I would welcome an assurance that sentencers will continue to have the discretion to hand down a short custodial sentence in cases where they believe it will provide necessary respite for the victims and that this discretion will not be restricted solely to victims of specific crime types.
Earned Release
“…. it is important that these sentences are carried out in a way that is fair and transparent for offenders and victims, and as dictated by the sentence of the court.
In my submissions to the Review, I called for greater transparency in sentencing, and for executive early release schemes to come to an end. Having read chapter four on the structure of the new Standard Determinate Sentence” I sense that what is being proposed will offer greater transparency and this is to be welcomed.
The Review goes on to recommend early release on the grounds of good behaviour:
“Under this model, the expectation is that most SDS offenders would be released at the one-third point if they have engaged constructively with the prison regime…

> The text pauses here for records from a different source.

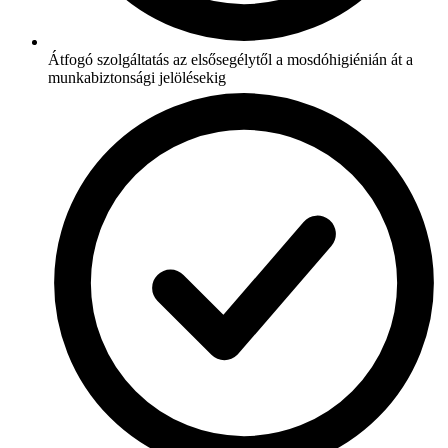
Átfogó szolgáltatás az elsősegélytől a mosdóhigiénián át a
munkabiztonsági jelölésekig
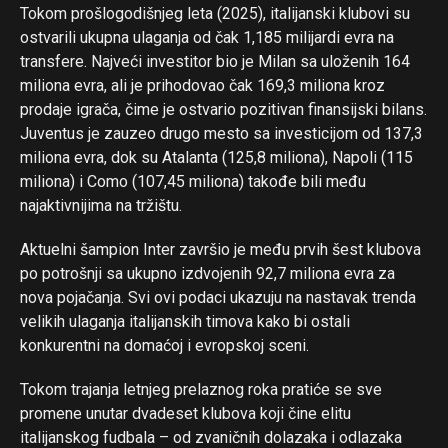
Tokom prošlogodišnjeg leta (2025), italijanski klubovi su
ostvarili ukupna ulaganja od čak 1,185 milijardi evra na
transfere. Najveći investitor bio je Milan sa uloženih 164
miliona evra, ali je prihodovao čak 169,3 miliona kroz
prodaje igrača, čime je ostvario pozitivan finansijski bilans.
Juventus je zauzeo drugo mesto sa investicijom od 137,3
miliona evra, dok su Atalanta (125,8 miliona), Napoli (115
miliona) i Como (107,45 miliona) takođe bili među
najaktivnijima na tržištu.
Aktuelni šampion Inter završio je među prvih šest klubova
po potrošnji sa ukupno izdvojenih 92,7 miliona evra za
nova pojačanja. Svi ovi podaci ukazuju na nastavak trenda
velikih ulaganja italijanskih timova kako bi ostali
konkurentni na domaćoj i evropskoj sceni.
Tokom trajanja letnjeg prelaznog roka pratiće se sve
promene unutar dvadeset klubova koji čine elitu
italijanskog fudbala – od zvaničnih dolazaka i odlazaka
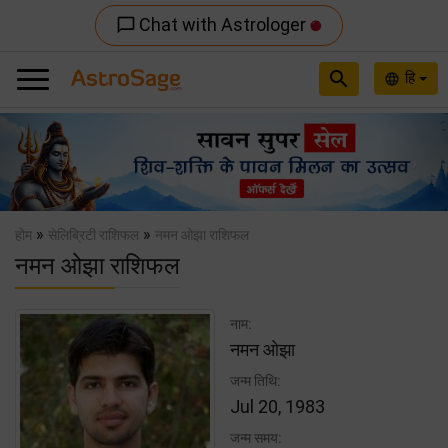
Chat with Astrologer
chat_bubble_outline
search
हि
language
Previous
Nex
»
»
होम
सेलिब्रिटी राशिफल
नमन ओझा राशिफल
नमन ओझा राशिफल
नाम:
नमन ओझा
जन्म तिथि:
Jul 20, 1983
जन्म समय:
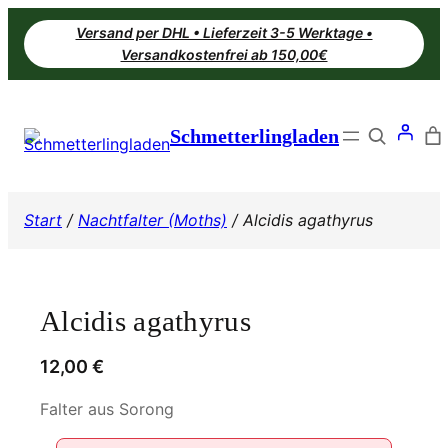
Zum
Versand per DHL • Lieferzeit 3-5 Werktage •
Inhalt
Versandkostenfrei ab 150,00€
springen
Search
Schmetterlingladen
Start
/
Nachtfalter (Moths)
/ Alcidis agathyrus
Alcidis agathyrus
12,00
€
Falter aus Sorong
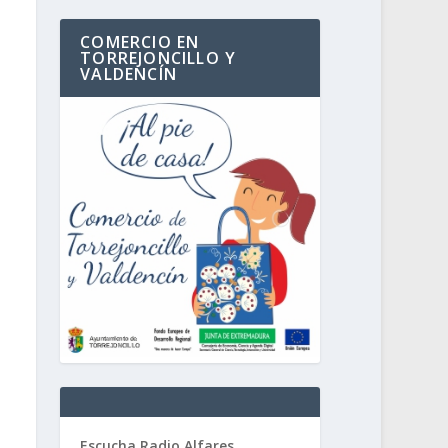
COMERCIO EN
TORREJONCILLO Y
VALDENCÍN
Escucha Radio Alfares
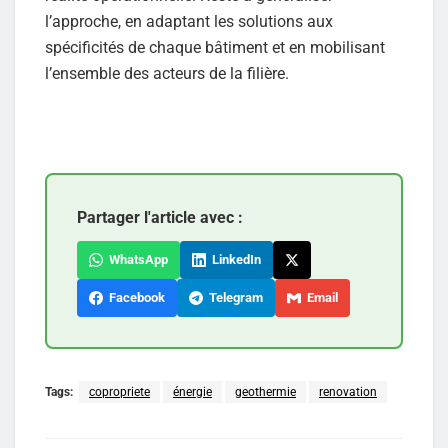
l’approche, en adaptant les solutions aux
spécificités de chaque bâtiment et en mobilisant
l’ensemble des acteurs de la filière.
Partager l'article avec :
WhatsApp
LinkedIn
Facebook
Telegram
Email
Tags:
copropriete
énergie
geothermie
renovation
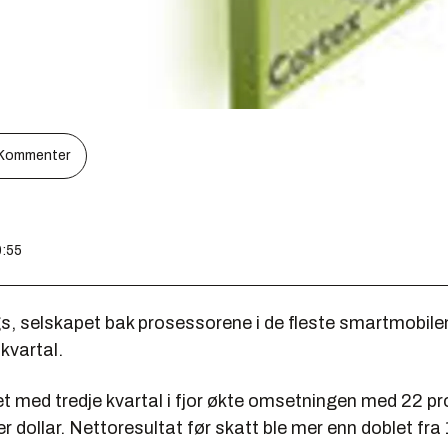
Kommenter
0:55
, selskapet bak prosessorene i de fleste smartmobilen
 kvartal.
 med tredje kvartal i fjor økte omsetningen med 22 pro
er dollar. Nettoresultat før skatt ble mer enn doblet fra 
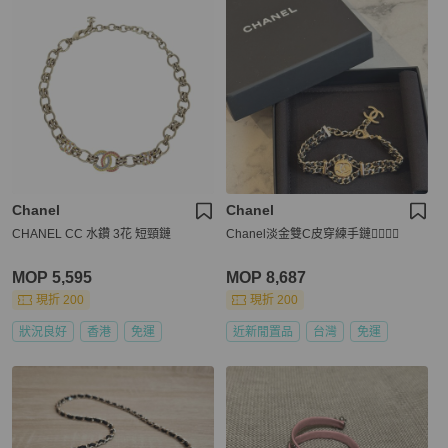
Chanel
Chanel
CHANEL CC 水鑽 3花 短頸鏈
Chanel淡金雙C皮穿練手鏈❤️‍🔥❤️‍🔥
MOP 5,595
MOP 8,687
現折 200
現折 200
狀況良好
香港
免運
近新閒置品
台灣
免運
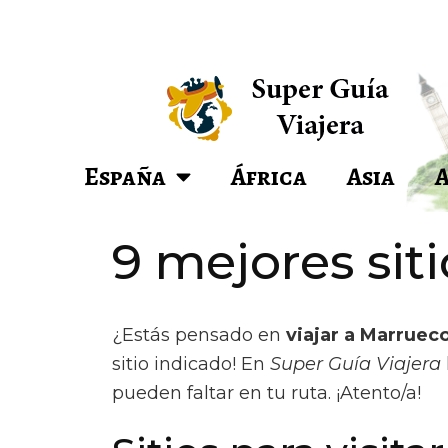
España
África
Asia
9 mejores sit
¿Estás pensado en
viajar a Marruec
sitio indicado! En
Super Guía Viajera
pueden faltar en tu ruta. ¡Atento/a!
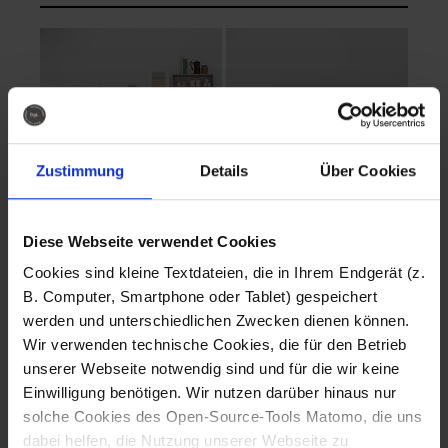
Zustimmung
Details
Über Cookies
Diese Webseite verwendet Cookies
EVA Cucina
EMMA + DANIEL
Cookies sind kleine Textdateien, die in Ihrem Endgerät (z.
Fotografo: Lorenz
Fotografo: Lorenz
B. Computer, Smartphone oder Tablet) gespeichert
Sternbach
Sternbach
werden und unterschiedlichen Zwecken dienen können.
Wir verwenden technische Cookies, die für den Betrieb
Download
Download
unserer Webseite notwendig sind und für die wir keine
Einwilligung benötigen. Wir nutzen darüber hinaus nur
solche Cookies des Open-Source-Tools Matomo, die uns
dabei helfen, die Nutzung unserer Webseite zu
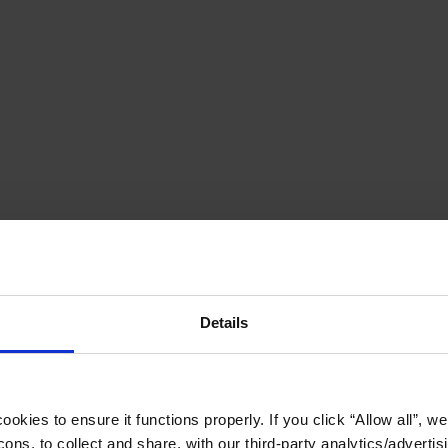
Details
okies to ensure it functions properly. If you click “Allow all”, we 
ons, to collect and share, with our third-party analytics/advertis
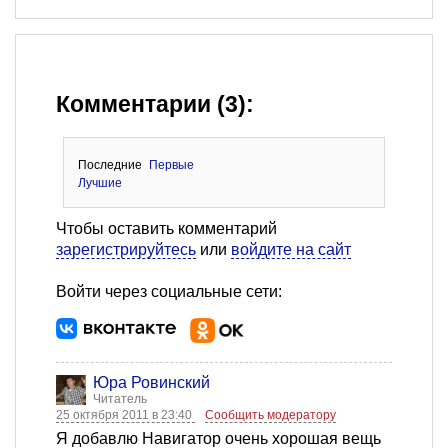
Комментарии (3):
Последние
Первые
Лучшие
Чтобы оставить комментарий
зарегистрируйтесь
или
войдите на сайт
Войти через социальные сети:
Юра Ровинский
Читатель
25 октября 2011 в 23:40
Сообщить модератору
Я добавлю Навигатор очень хорошая вещь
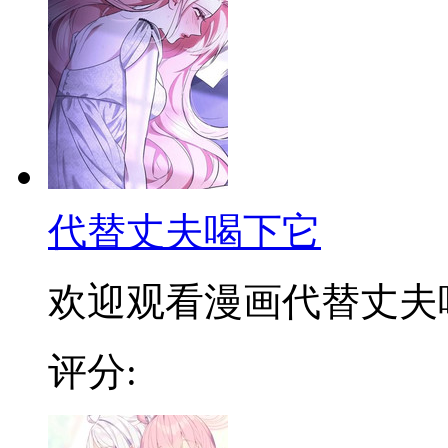
代替丈夫喝下它
欢迎观看漫画代替丈夫喝下
评分:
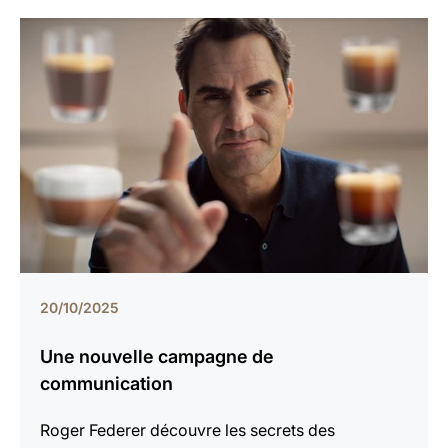
20/10/2025
Une nouvelle campagne de
communication
Roger Federer découvre les secrets des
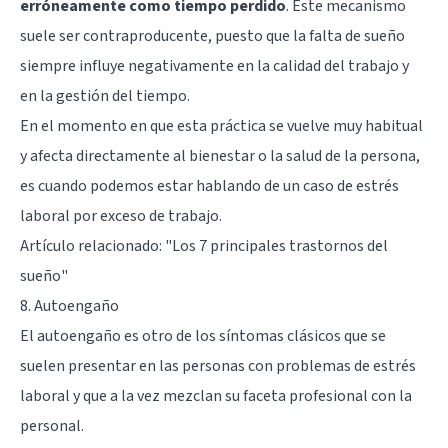
erróneamente como tiempo perdido
. Este mecanismo
suele ser contraproducente, puesto que la falta de sueño
siempre influye negativamente en la calidad del trabajo y
en la gestión del tiempo.
En el momento en que esta práctica se vuelve muy habitual
y afecta directamente al bienestar o la salud de la persona,
es cuando podemos estar hablando de un caso de estrés
laboral por exceso de trabajo.
Artículo relacionado:
"Los 7 principales trastornos del
sueño"
8. Autoengaño
El autoengaño es otro de los síntomas clásicos que se
suelen presentar en las personas con problemas de estrés
laboral y que a la vez mezclan su faceta profesional con la
personal.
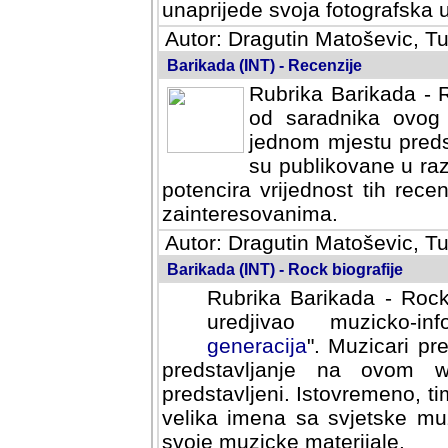
svoja fotografska umijeca.
Autor: Dragutin Matoševic, Tu
Barikada (INT) - Recenzije
Rubrika Barikada - R
od saradnika ovog 
jednom mjestu predst
su publikovane u ra
potencira vrijednost tih rece
zainteresovanima.
Autor: Dragutin Matoševic, Tu
Barikada (INT) - Rock biografije
Rubrika Barikada - Rock
uredjivao muzicko-informa
Muzicari predstavljeni u to
na ovom web portalu cime
Istovremeno, tim nacinom ra
sa svjetske muzicke scene da
materijale.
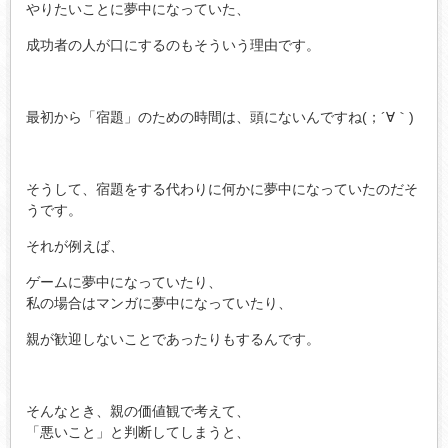
やりたいことに夢中になっていた、
成功者の人が口にするのもそういう理由です。
最初から「宿題」のための時間は、頭にないんですね(；´∀｀)
そうして、宿題をする代わりに何かに夢中になっていたのだそ
うです。
それが例えば、
ゲームに夢中になっていたり、
私の場合はマンガに夢中になっていたり、
親が歓迎しないことであったりもするんです。
そんなとき、親の価値観で考えて、
「悪いこと」と判断してしまうと、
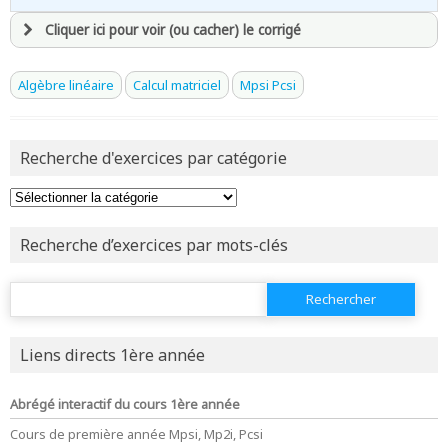
Cliquer ici pour voir (ou cacher) le corrigé
avoir
une souscription active sur mathprepa
Algèbre linéaire
Calcul matriciel
Mpsi Pcsi
et être
connecté au site
Recherche d'exercices par catégorie
revenir à
la page d'accueil
ou tester
la page d'extraits libres
ou consulter
le plan du site
Recherche d’exercices par mots-clés
Rechercher :
Liens directs 1ère année
Abrégé interactif du cours 1ère année
Cours de première année Mpsi, Mp2i, Pcsi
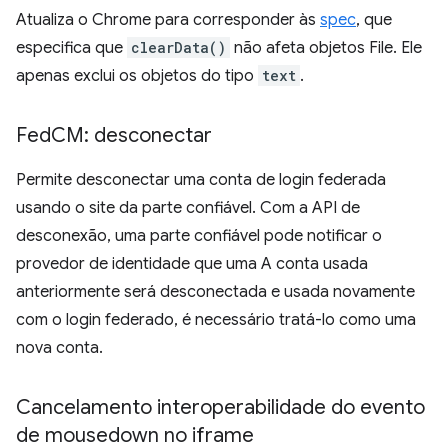
Atualiza o Chrome para corresponder às
spec
, que
especifica que
clearData()
não afeta objetos File. Ele
apenas exclui os objetos do tipo
text
.
Fed
CM: desconectar
Permite desconectar uma conta de login federada
usando o site da parte confiável. Com a API de
desconexão, uma parte confiável pode notificar o
provedor de identidade que uma A conta usada
anteriormente será desconectada e usada novamente
com o login federado, é necessário tratá-lo como uma
nova conta.
Cancelamento interoperabilidade do evento
de mousedown no iframe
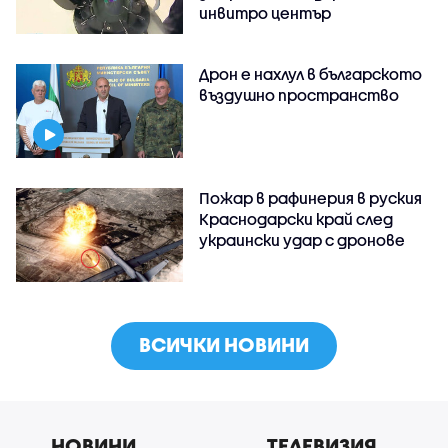
инвитро център
Дрон е нахлул в българското
въздушно пространство
Пожар в рафинерия в руския
Краснодарски край след
украински удар с дронове
ВСИЧКИ НОВИНИ
НОВИНИ
ТЕЛЕВИЗИЯ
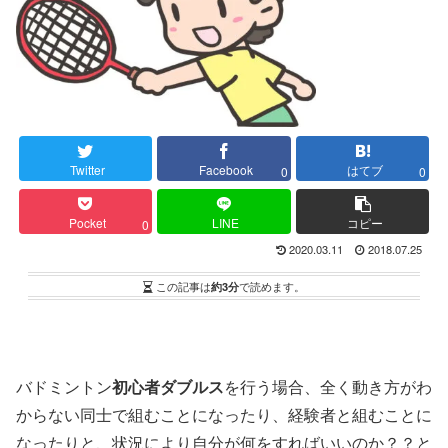
Twitter
Facebook
はてブ
0
0
Pocket
LINE
コピー
0
2020.03.11
2018.07.25
この記事は
約3分
で読めます。
バドミントン
初心者ダブルス
を行う場合、全く動き方がわ
からない同士で組むことになったり、経験者と組むことに
なったりと、状況により自分が何をすればいいのか？？と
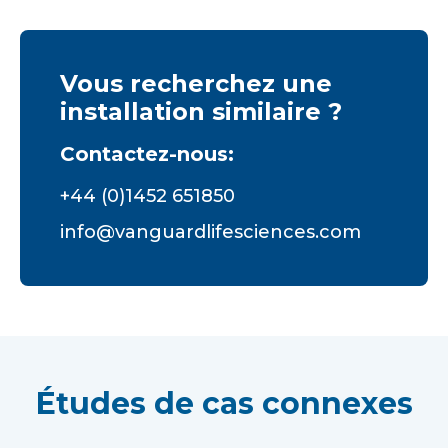
Vous recherchez une
installation similaire ?
Contactez-nous:
+44 (0)1452 651850
info@vanguardlifesciences.com
Études de cas connexes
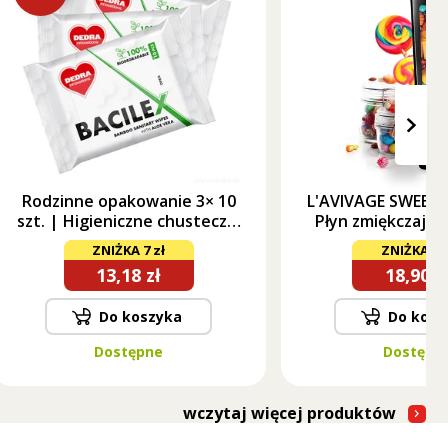
›
Rodzinne opakowanie 3× 10
L'AVIVAGE SWEET
szt. | Higieniczne chusteczki
Płyn zmiękczając
nawilżane z bambusa z Aloe
ZNIŻKA 7 zł
ZNIŻKA 5 z
Vera | BACILEX®
13,18 zł
18,90 z
Do koszyka
Do kosz
Dostępne
Dostępn
wczytaj więcej produktów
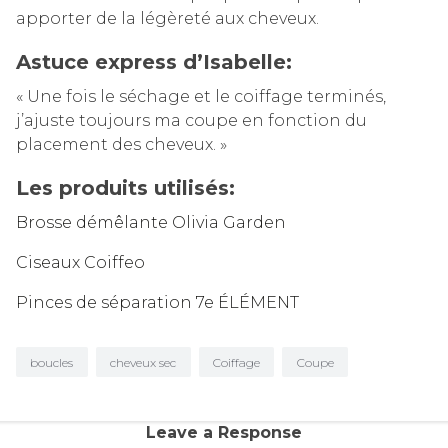
apporter de la légèreté aux cheveux.
Astuce express d’Isabelle:
« Une fois le séchage et le coiffage terminés,
j’ajuste toujours ma coupe en fonction du
placement des cheveux. »
Les produits utilisés:
Brosse démêlante Olivia Garden
Ciseaux Coiffeo
Pinces de séparation 7e ÉLÉMENT
boucles
cheveux sec
Coiffage
Coupe
Leave a Response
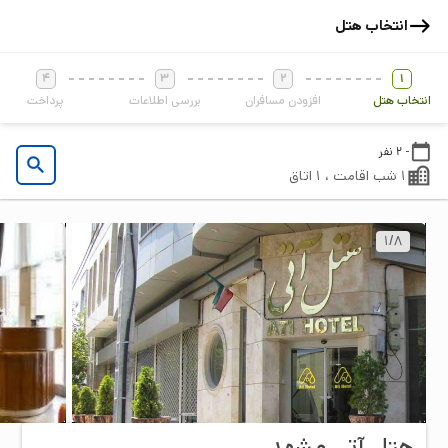
انتخاب هتل
4
3
2
1
انتخاب هتل
افزودن مسافران
بررسی اطلاعات
پرداخت
- 2 نفر
1 شب اقامت ، 1 اتاق
1
/
8
هتل آتی مشهد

“This would set the expectation that all offenders should comply with the rules and poor behaviour (such as violence or use of drugs) will not be tolerated.”
The definition of constructive engagement or good behaviour is unclear, but on the face of it, it seems that the determining factor will be the level of compliance demonstrated by the offender in a custodial setting. Obviously, compliance with the prison regime is important, but I believe it should not be the sole arbiter in determining whether the offender has “earned” early release. It is important we look at other factors such as evidence of remorse, and positive action to address the triggers of re-offending, such as tackling substance abuse.
If we confine ourselves to looking at a narrow range of indicators of good behaviour, this might result in some high-risk offenders “earning” early release. For example, we know sex offenders are often compliant prisoners, but can remain very high risk of re-offending in the community. Public safety must be the key factor when determining who has earned early release.
At Risk
I welcome the proposals for enhanced supervision for offenders, as set out in chapter 4 and acknowledge the importance of implementing this supervision immediately upon release. Many offenders fail at the very early stage of their licence supervision and a more structured regime might assist them in transitioning back into the community.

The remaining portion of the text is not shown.